Echidnas are super cool!
This spiky mammal lays eggs. There are five monotremes – four of them are echidnas and the other mammal is the fascinating platypus. Echidnas have hard flat eyes and the claws on the hind limbs are curved backwards to help them dig burrows.
Yet, their snout, sometimes called a beak, is perhaps the most amazing thing.
Echidnas are electroreceptive!
This most fascinating creature has many electroreceptor cells in its snout. These are like little tracking cells that help echidnas trail the movements that their prey make when they are moving. The sniffs can detect even the tiniest muscle movements so that the echidna can capture their prey with razor accuracy.

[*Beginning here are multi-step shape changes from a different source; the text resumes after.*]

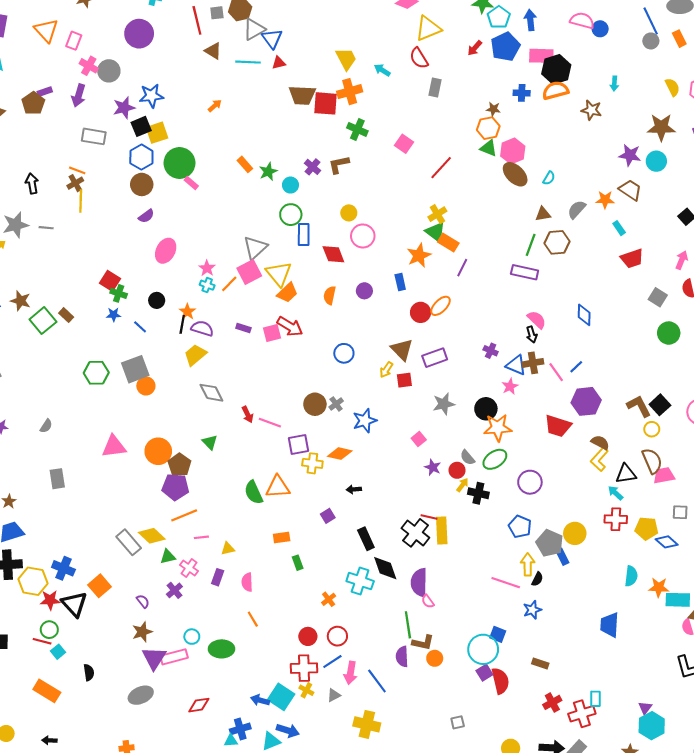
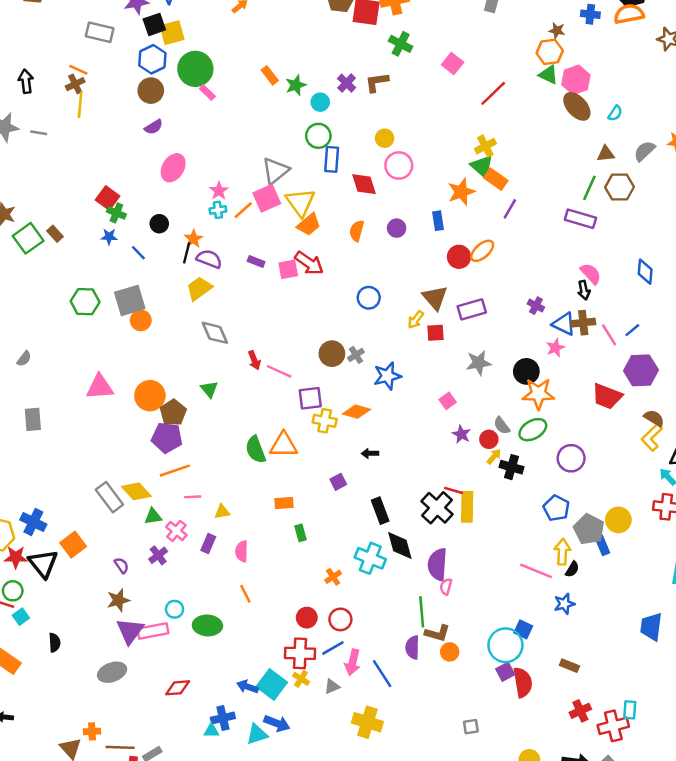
cyan cross: (207, 285) -> (218, 210), turned -32
pink semicircle: (428, 601) -> (446, 587), turned 48

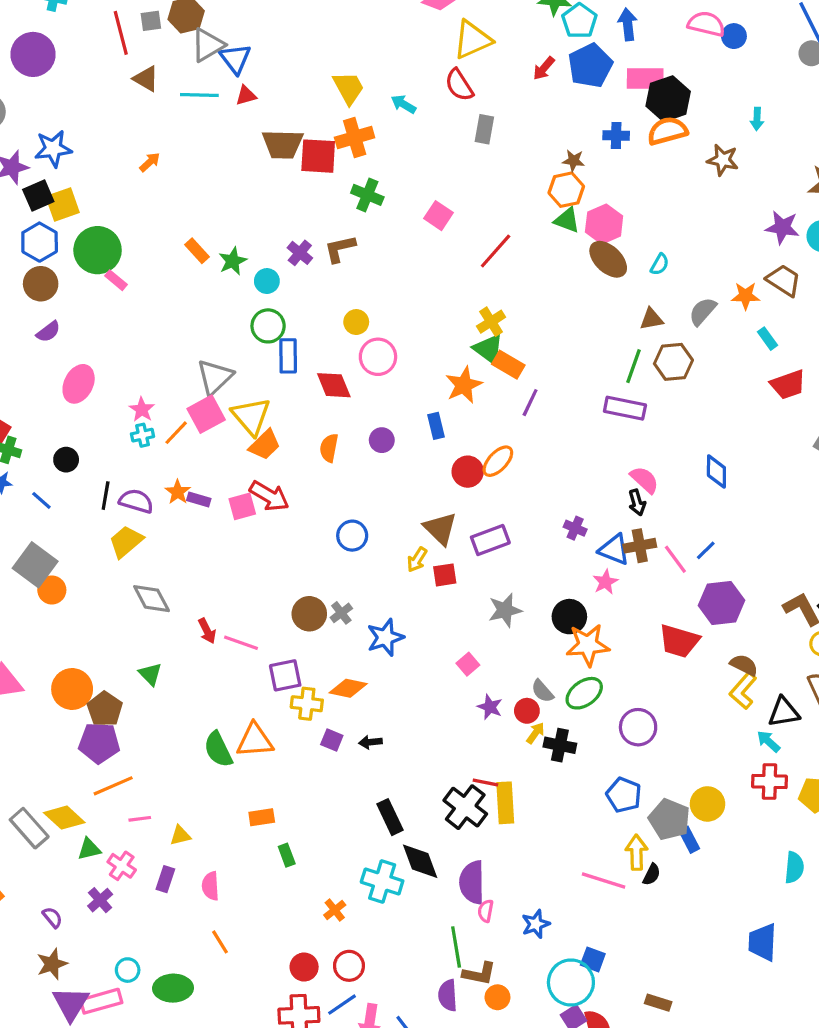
orange star: (193, 239) -> (178, 492), moved
gray square: (130, 300) -> (35, 565), turned -32
purple square: (338, 482) -> (332, 740), moved, turned -35
blue star: (564, 604) -> (536, 924), moved

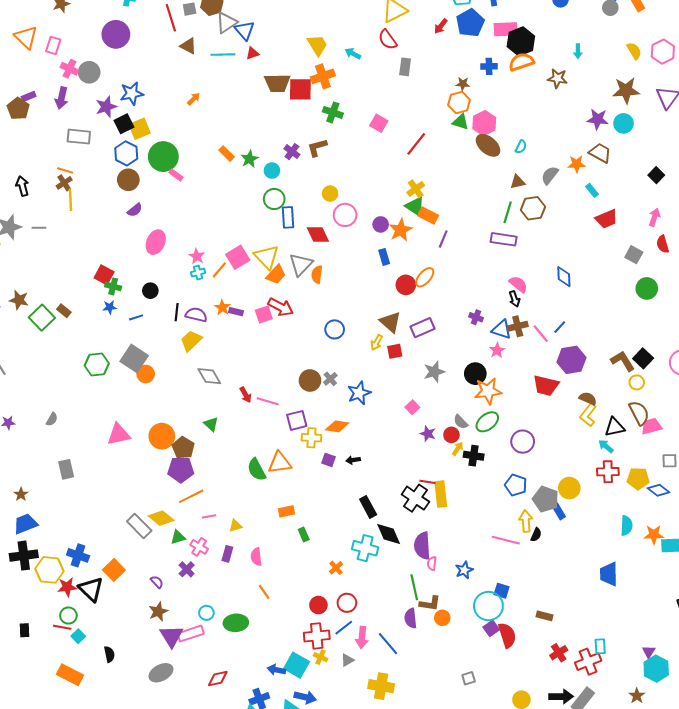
gray triangle: (215, 377) -> (301, 264), moved
purple circle: (382, 440) -> (381, 224), moved
blue line: (41, 500) -> (136, 317), turned -56

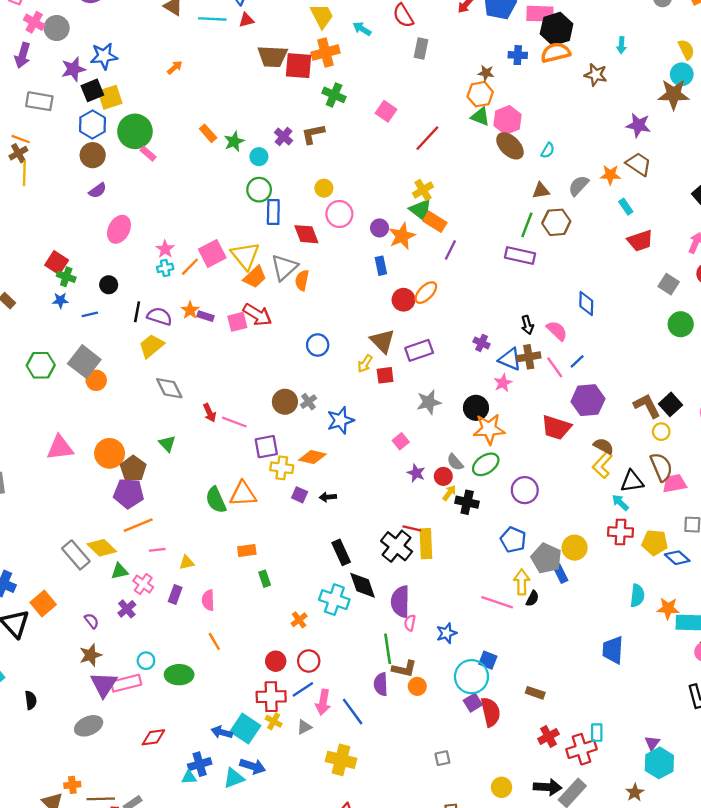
cyan circle: (624, 123) -> (682, 74), moved
pink semicircle: (518, 284) -> (557, 331), moved

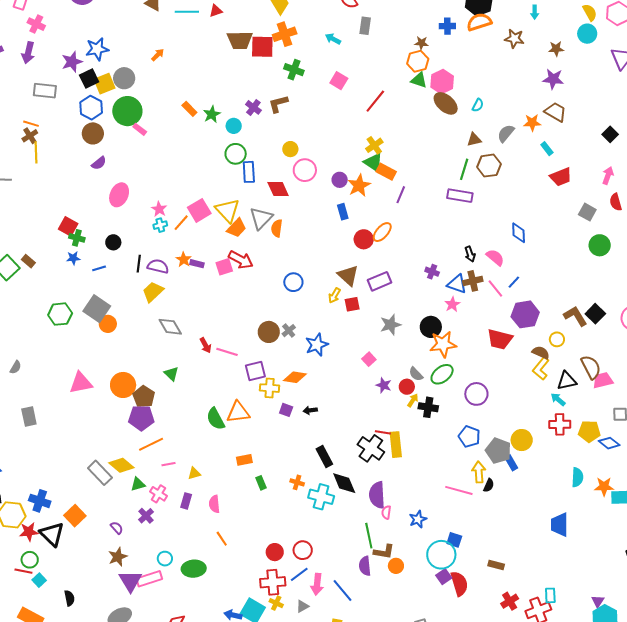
gray circle: (57, 28) -> (124, 78), moved
cyan arrow: (362, 29) -> (333, 39), moved
brown star: (674, 94) -> (556, 49), moved, size x0.6
yellow circle: (661, 432) -> (557, 339), moved
orange cross: (299, 620) -> (297, 482), moved, turned -32

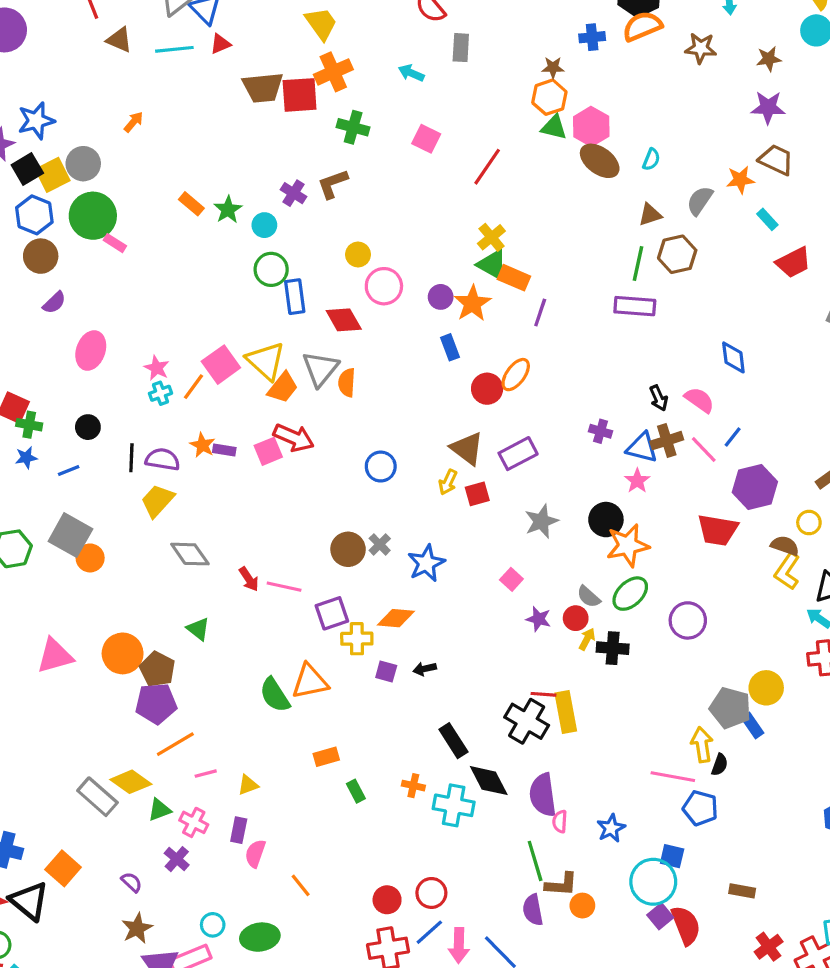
blue pentagon: (469, 437) -> (700, 808), moved
pink semicircle: (214, 504) -> (255, 854), moved, turned 30

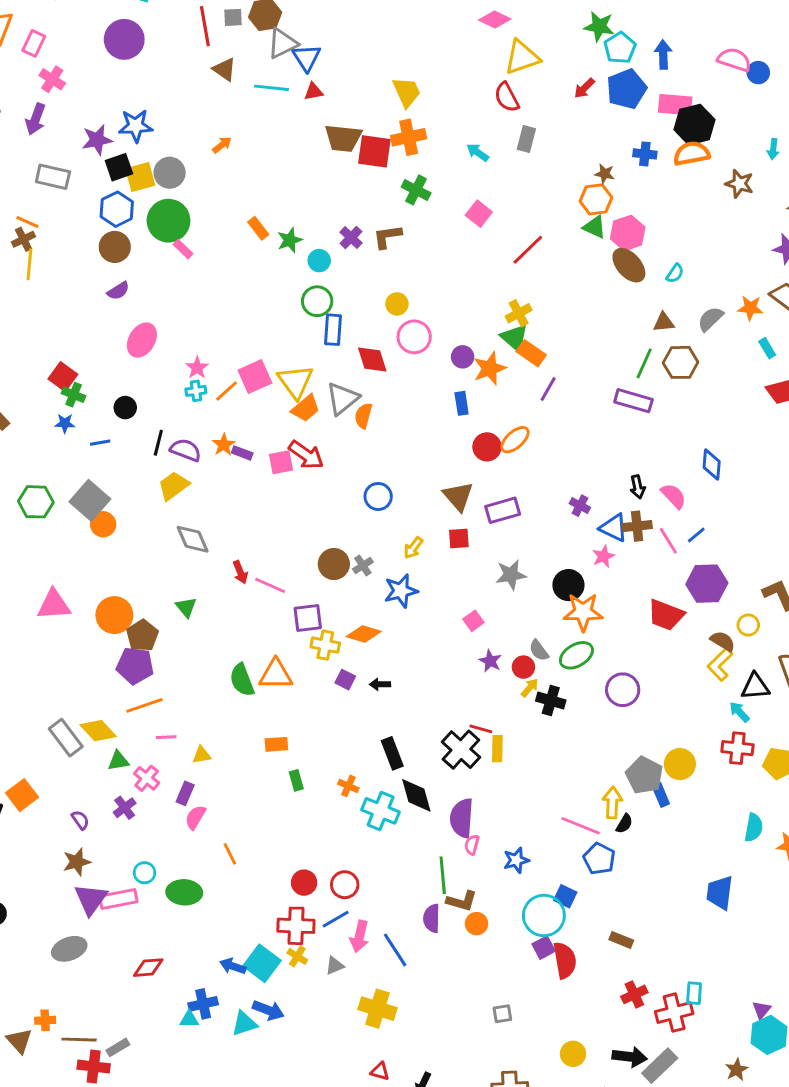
yellow arrow: (448, 482) -> (413, 548), moved
yellow rectangle: (566, 712) -> (497, 749), size x0.7

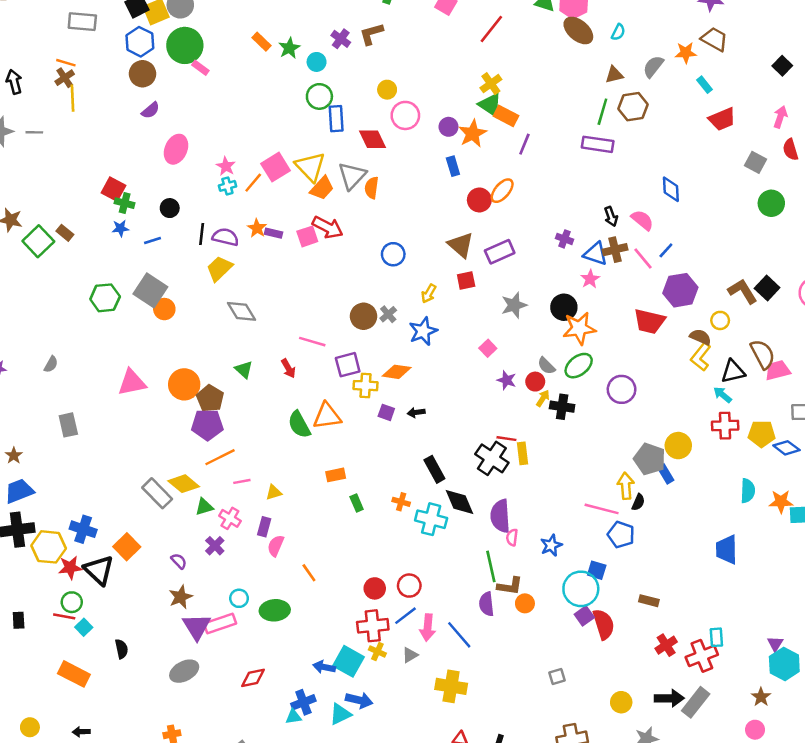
red arrow: (240, 572) -> (288, 368), moved

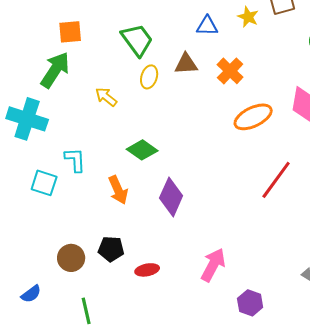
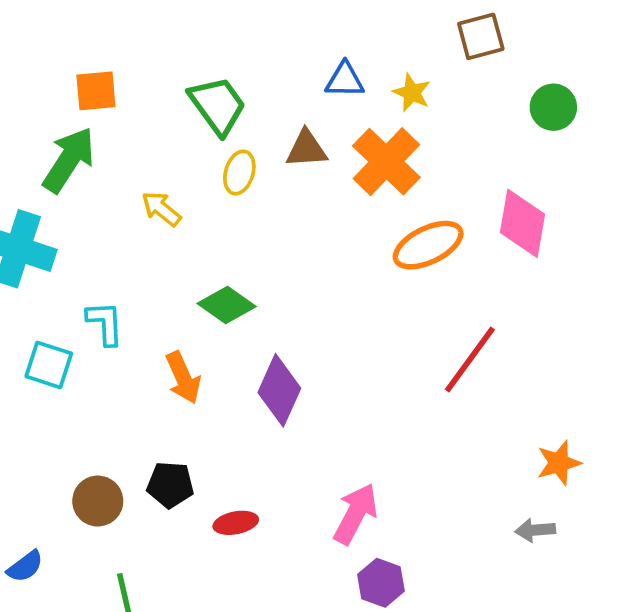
yellow star: (248, 17) -> (412, 93), moved
orange cross: (230, 71) -> (386, 162), size x1.4
purple hexagon: (250, 303) -> (381, 583), moved

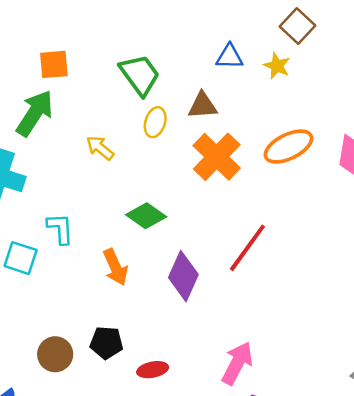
brown square: (481, 36) -> (297, 26), moved, turned -32
orange cross: (386, 162) -> (217, 157), moved
orange ellipse: (428, 245) -> (289, 147), moved
red line: (470, 359) -> (247, 248), moved

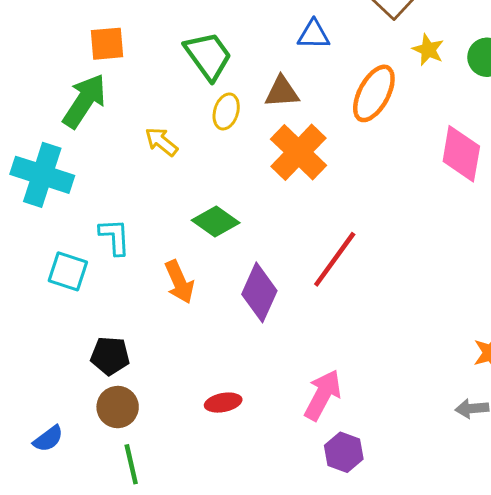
yellow star: (277, 66) -> (428, 50), moved
orange ellipse: (289, 147) -> (374, 93), moved, turned -36
black pentagon: (106, 343) -> (110, 356), moved
brown circle: (55, 354) -> (118, 407), moved

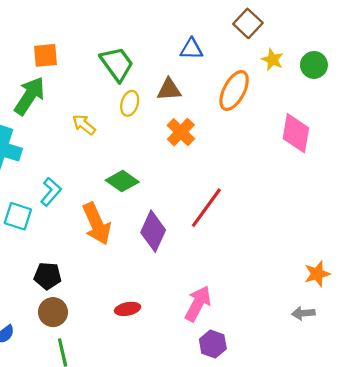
orange cross: (299, 152) -> (181, 132), size x0.7
cyan L-shape: (115, 237) -> (51, 192), turned 44
orange arrow: (179, 282) -> (97, 224), size x1.4

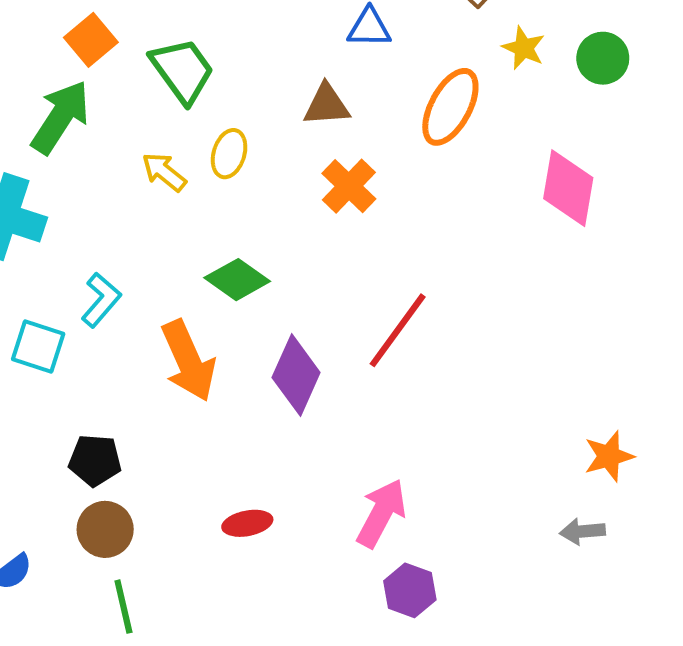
orange square: (46, 55) -> (91, 40), turned -35
green trapezoid: (117, 64) -> (182, 70), moved
yellow ellipse: (130, 103) -> (229, 154), moved

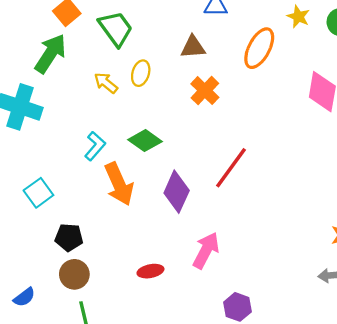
cyan L-shape: (101, 300) -> (95, 146), moved
cyan square: (38, 347) -> (38, 193), moved, turned 36
pink arrow: (381, 513) -> (206, 250), moved

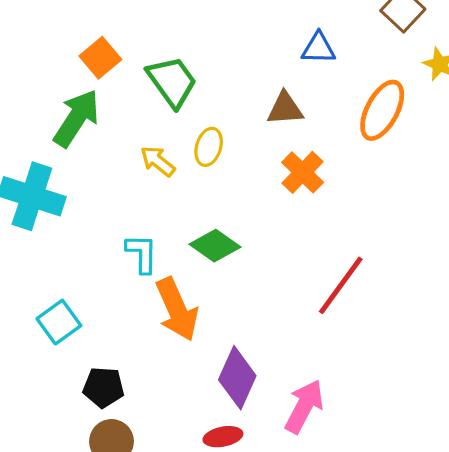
cyan L-shape: (95, 146) -> (142, 254), turned -40
purple diamond: (177, 192) -> (237, 378), moved

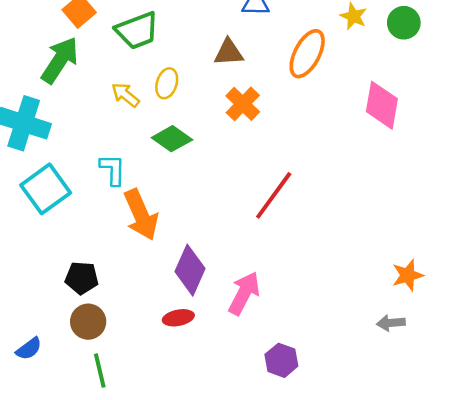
green trapezoid: (172, 82) -> (137, 30), turned 105
green diamond: (215, 246) -> (172, 139), moved
cyan square: (59, 322) -> (46, 189), moved, size x1.4

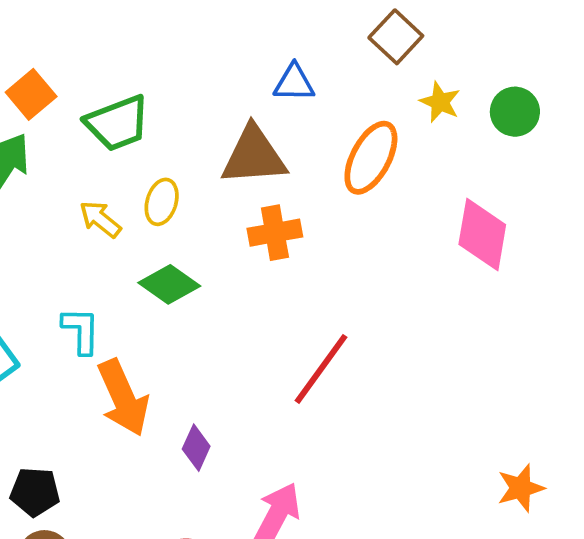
brown triangle: (229, 52) -> (254, 156), size x1.5
orange cross: (243, 104) -> (275, 233), turned 36
purple diamond: (190, 270) -> (196, 448), moved, size x0.6

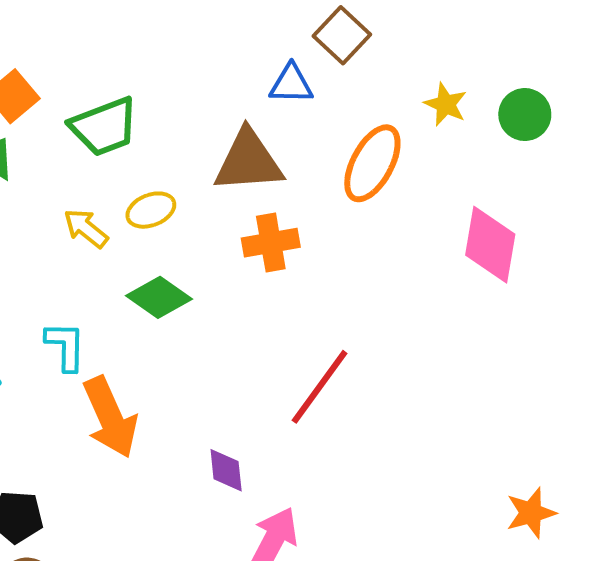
brown square: (396, 37) -> (342, 35), moved
yellow ellipse: (162, 202) -> (151, 210), turned 51
purple diamond: (196, 448) -> (226, 470), moved, turned -30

Nearly all animals that can detect electric current are living in water, for example, sharks, rays, catfish and axolotls. Echidnas get all their food on land so it is a bit of a mystery why they have electroreceptors. Echidnas may detect the electric currents produced by ants and termites in wet and moist soil. But ants and termites try to avoid wet soil so echidnas might not catch a lot of food if they rely on their electroreceptor cells. Echidnas belong to the family Tachyglossidae, and their only living relative is the platypus. Some researchers have suggested that echidnas evolved from platypuses. Playtupuses also have electroreceptors but they have many more electroreceptors compared to echidnas – 40 000 compared to 400. Platypuses spend most of their time in the water.
Why not make some great drawings of this amazing creature while you are pondering over how you can use what you know to invent the most fantastic sniff detector or . . .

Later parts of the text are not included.